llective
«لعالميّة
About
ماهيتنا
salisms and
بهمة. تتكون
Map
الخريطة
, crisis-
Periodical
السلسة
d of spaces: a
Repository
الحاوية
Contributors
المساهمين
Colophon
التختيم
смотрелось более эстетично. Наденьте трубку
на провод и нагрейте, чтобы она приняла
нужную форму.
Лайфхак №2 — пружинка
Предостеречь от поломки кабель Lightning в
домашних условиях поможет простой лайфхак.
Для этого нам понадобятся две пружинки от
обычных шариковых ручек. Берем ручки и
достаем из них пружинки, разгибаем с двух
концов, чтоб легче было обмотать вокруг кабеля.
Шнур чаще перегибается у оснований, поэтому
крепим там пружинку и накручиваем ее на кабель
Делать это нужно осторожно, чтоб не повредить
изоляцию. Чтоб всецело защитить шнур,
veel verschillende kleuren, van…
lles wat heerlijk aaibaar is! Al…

....................

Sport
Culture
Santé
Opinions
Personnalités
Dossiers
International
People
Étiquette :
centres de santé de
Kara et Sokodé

....................

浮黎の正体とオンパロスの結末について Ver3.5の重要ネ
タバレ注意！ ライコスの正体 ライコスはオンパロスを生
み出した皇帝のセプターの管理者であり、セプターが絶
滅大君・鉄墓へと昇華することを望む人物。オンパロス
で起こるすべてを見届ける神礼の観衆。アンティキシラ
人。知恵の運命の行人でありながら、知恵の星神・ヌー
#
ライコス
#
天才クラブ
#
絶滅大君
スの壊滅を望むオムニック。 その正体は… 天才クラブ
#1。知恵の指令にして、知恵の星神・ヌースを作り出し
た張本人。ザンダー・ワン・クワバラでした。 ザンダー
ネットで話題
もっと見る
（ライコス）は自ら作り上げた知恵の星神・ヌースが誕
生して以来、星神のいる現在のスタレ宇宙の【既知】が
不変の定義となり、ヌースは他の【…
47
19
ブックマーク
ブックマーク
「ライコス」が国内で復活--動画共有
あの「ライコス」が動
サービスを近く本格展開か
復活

....................

# Your task:
Everything above from the line containing "veel verschillende kleuren, van…" down to the line containing "lles wat heerlijk aaibaar is! Al…" should be copied exactly, both end lines included, and nothing else.

# Exercise response:
veel verschillende kleuren, van…
lles wat heerlijk aaibaar is! Al…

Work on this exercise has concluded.